Lessons from the GFC
Probably the most interesting part of the book is when he takes us through the 2007–2009 period. Even as head of Goldman Sachs, Lloyd didn’t know how bad it would get.
He writes:
“We had no overall view on which way the market would go…. There was little comprehension even among the most sophisticated thinkers in finance about the way defaults on subprime loans could affect AAA-rated mortgage securities, and credit markets generally.”
It’s hard not to think that the future is just as hazy for the men and women at swish names like Goldman Sachs as it is for the rest of us, despite the fancy suits and big pay cheques.
Even inside the company there wasn’t agreement. What saved Goldman relative to the other Wall Street firms is they acted more conservatively due to Lloyd’s aversion to “tail risks”. Smart move, in hindsight.
Here’s how Lloyd sums up why competitor Bear Stearns collapsed:
- They were leveraged to 33–1.
- They borrowed short-term.
- They speculated in risky mortgage securities.

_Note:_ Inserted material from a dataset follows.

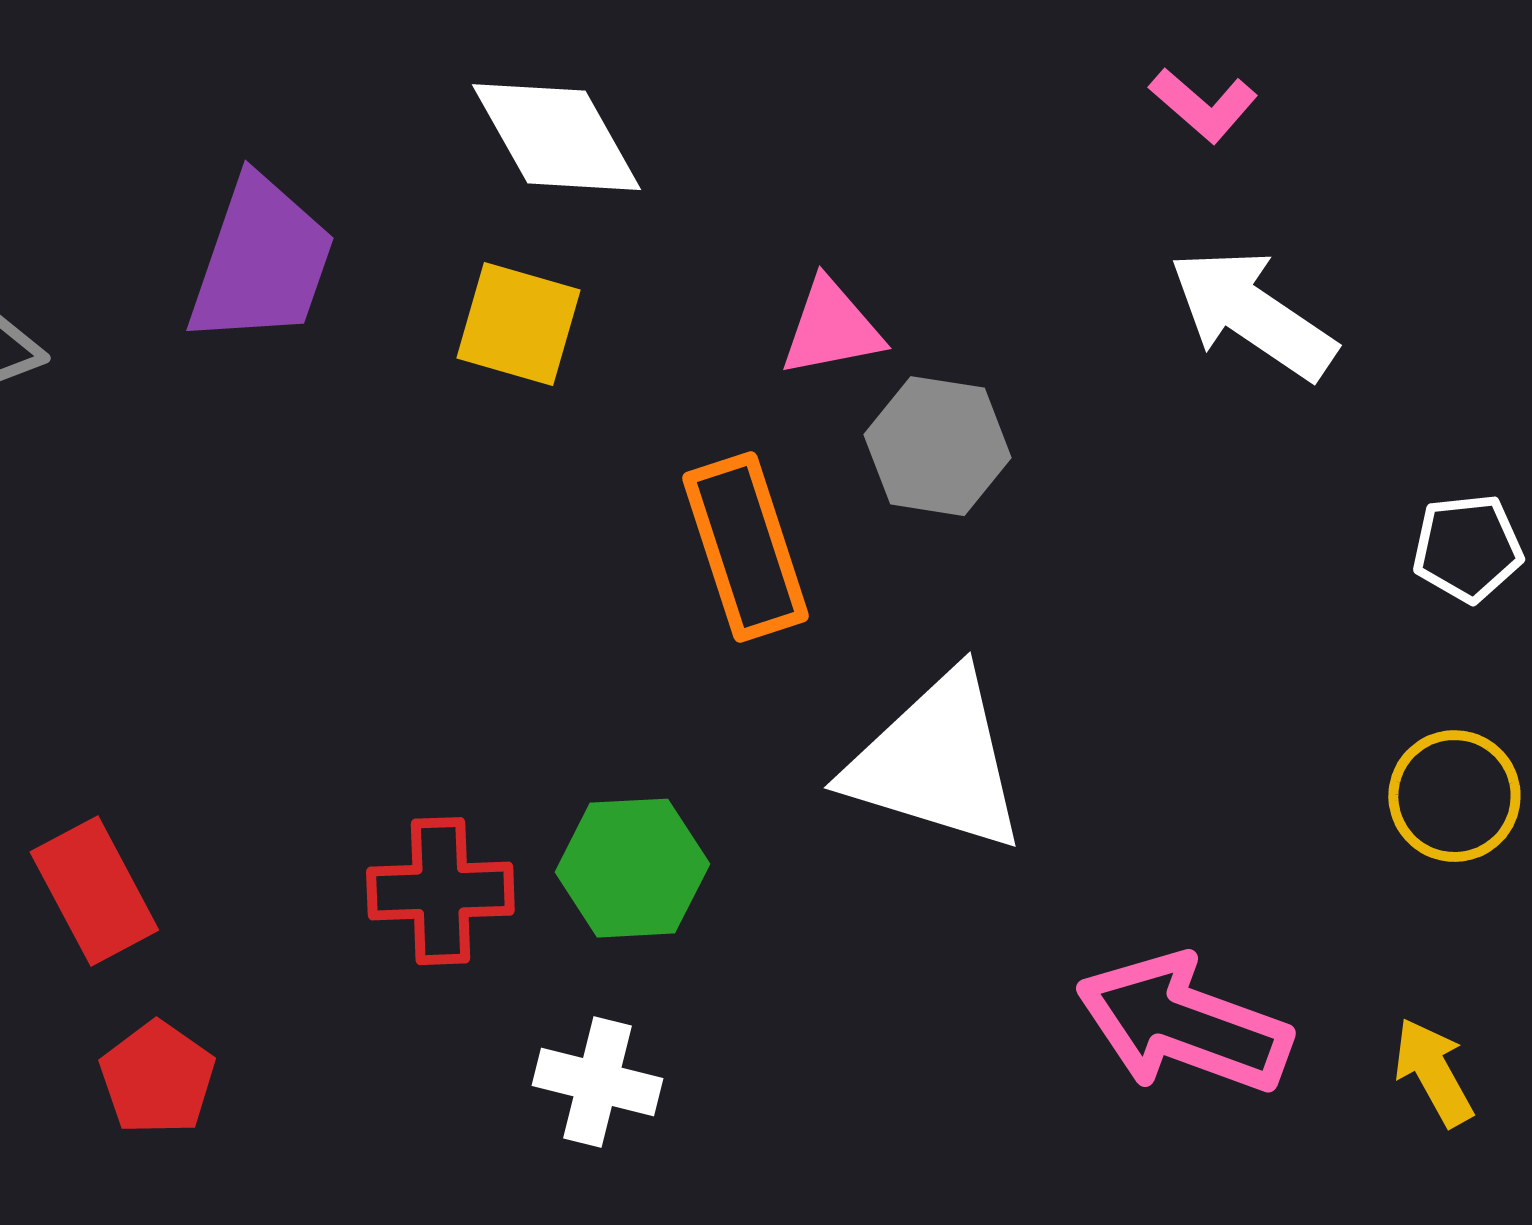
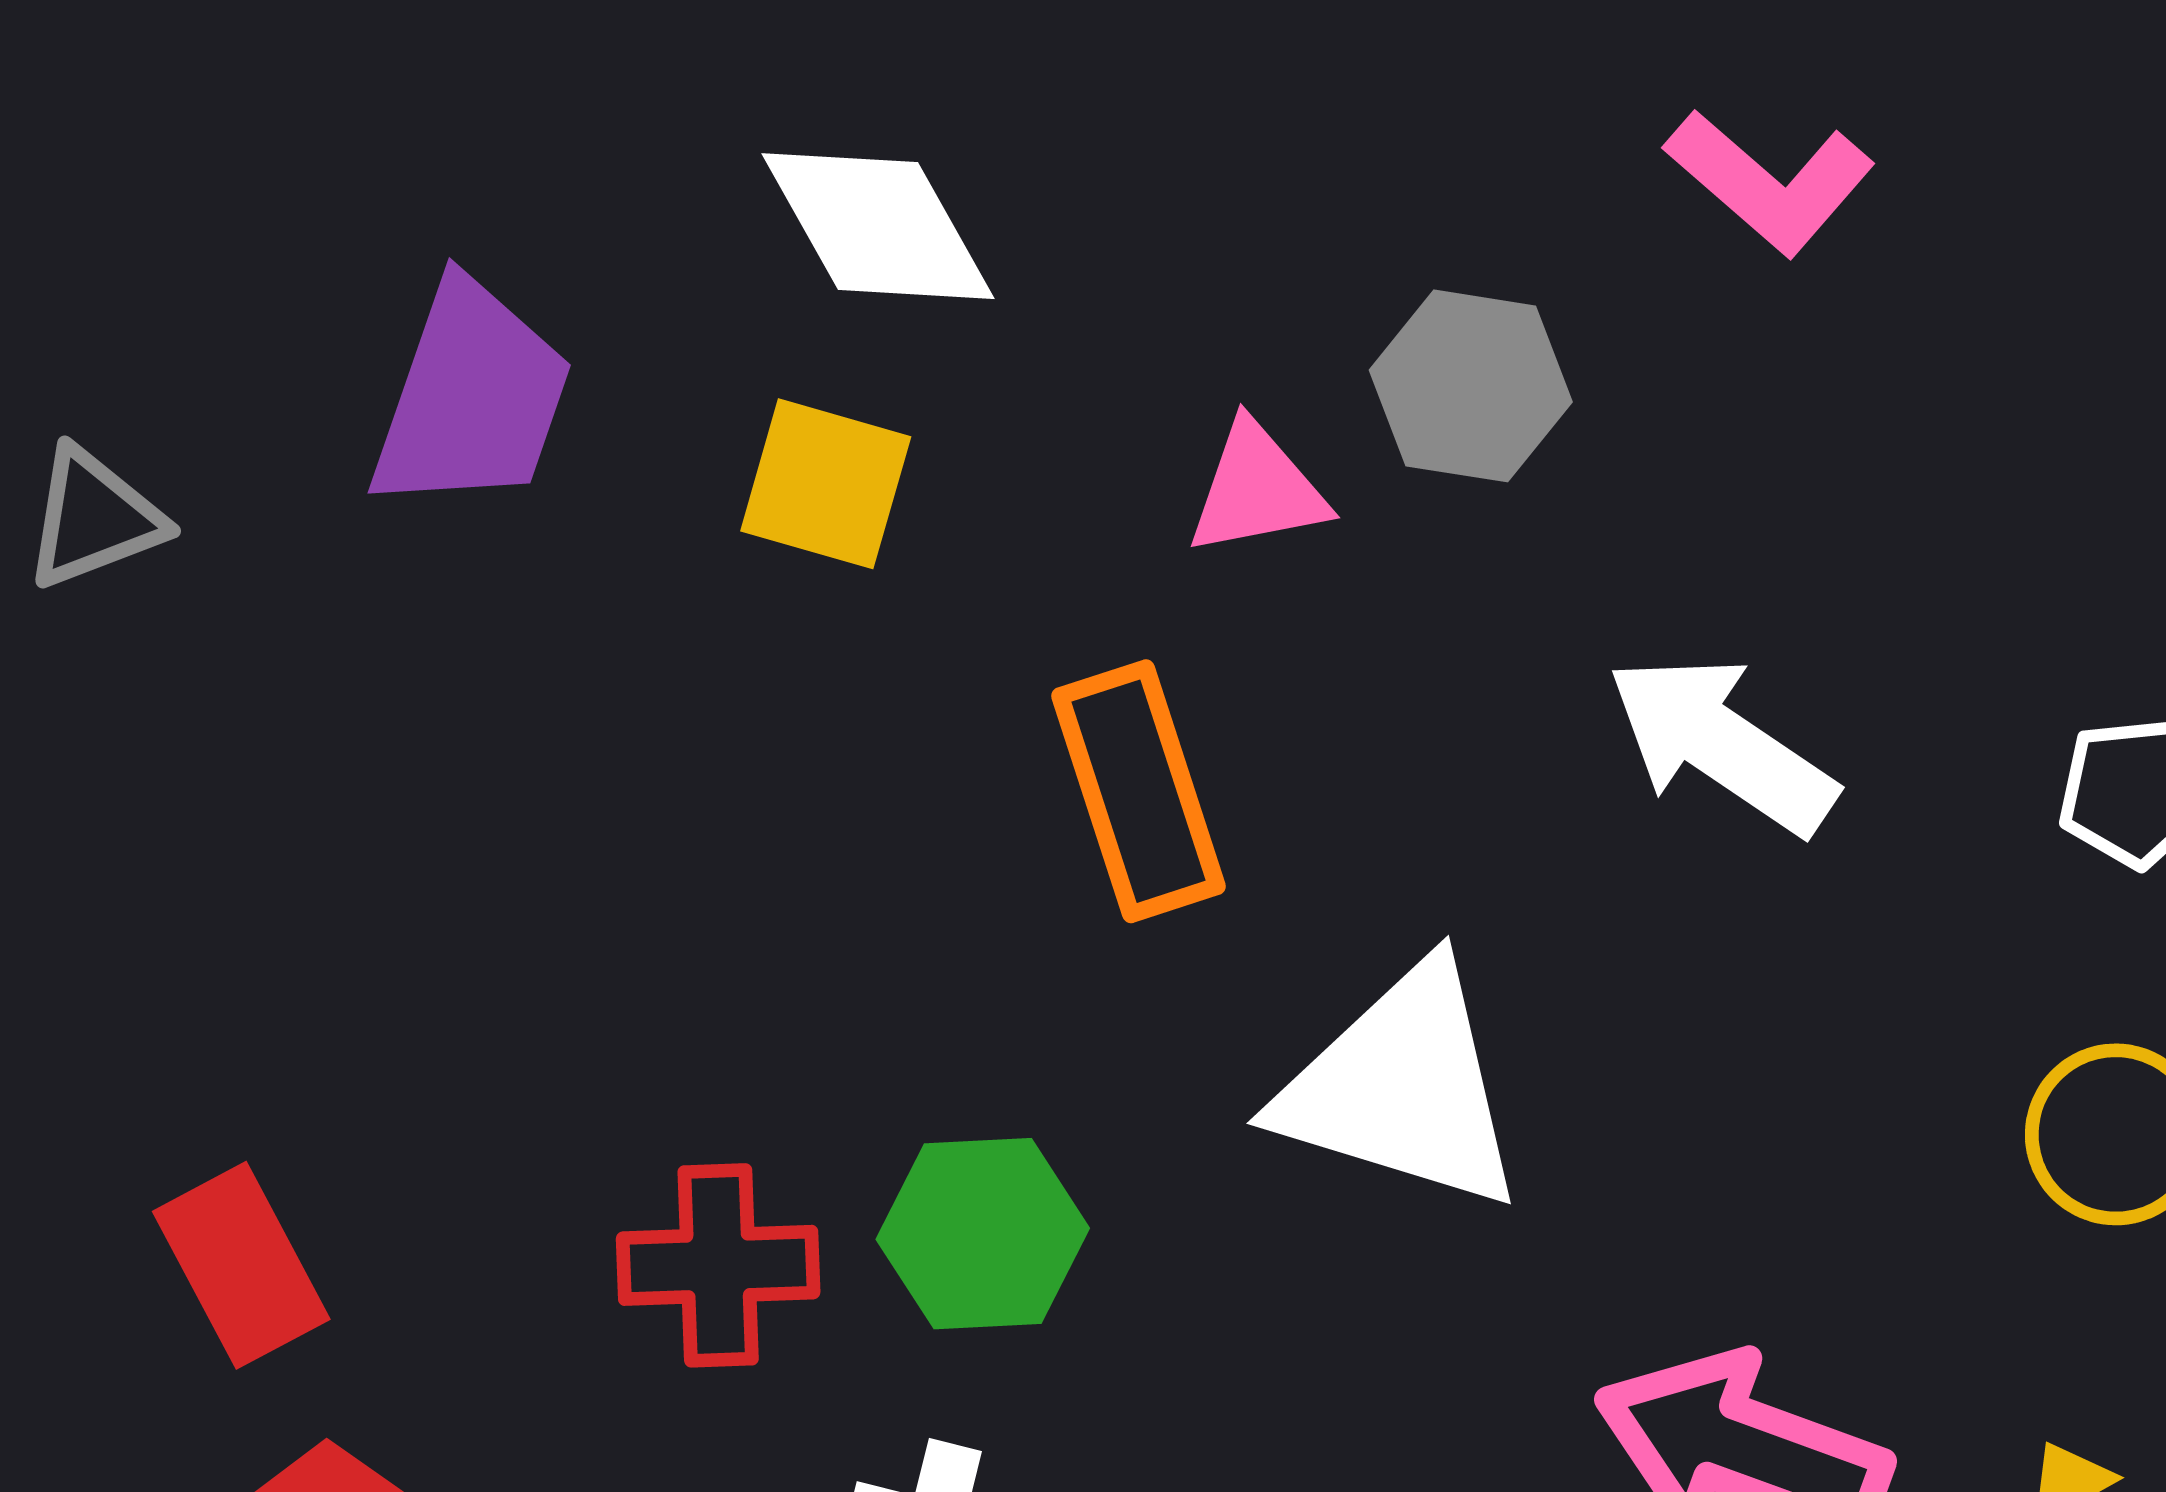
pink L-shape: (1203, 105) -> (1770, 182), size x1.4
white arrow: (1252, 314) -> (1722, 744), moved
gray hexagon: (937, 446) -> (1471, 386), moved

Think about that for a moment. Does this sound like responsible financial management from a Wall Street “investment” bank? Hardly. That’s what they did. It was more like a gambling shop.
Pressure, perspective and Warren Buffett
One anecdote that sticks out is the relaxed way Warren Buffett rolls. Lloyd writes:
“With Warren, you get one shot. If he doesn’t like your proposal, or you don’t like his, it’s over. He proposed putting $5 billion into the firm… I started talking to him about how we could execute his investment and was about to go over some open questions.”
“That’s all fine,” he said. “I trust you. I’m taking my grandson to Dairy Queen.”
You kind of feel sorry for Lloyd as the crisis drags on, and its aftermath. He and Goldman Sachs are constantly bashed in the press. He’s forced to fire staff. Protestors camp outside his apartment.
He’s dragged in front of government officials regularly. Endless flying and meetings. There’s a chance Goldman goes under from the general storm. They might have to merge with another company. The share price tanks. All very high stress.
Then he gets cancer.
That puts it all in perspective. Eventually, he’s jack of all the hassle. He retires to read books, travel and trade the market with his own cash.
The real takeaway for investors
Another handy conclusion for us is this one…
“I always thought the future was unknowable. Most of the biggest changes in my lifetime, including the end of the Cold War, the rise of China, the arrival of the internet, and rapid transformations wrought by AI, were not just unforeseen but large unforeseeable until they were upon us. Predict the future? We can barely predict the present.”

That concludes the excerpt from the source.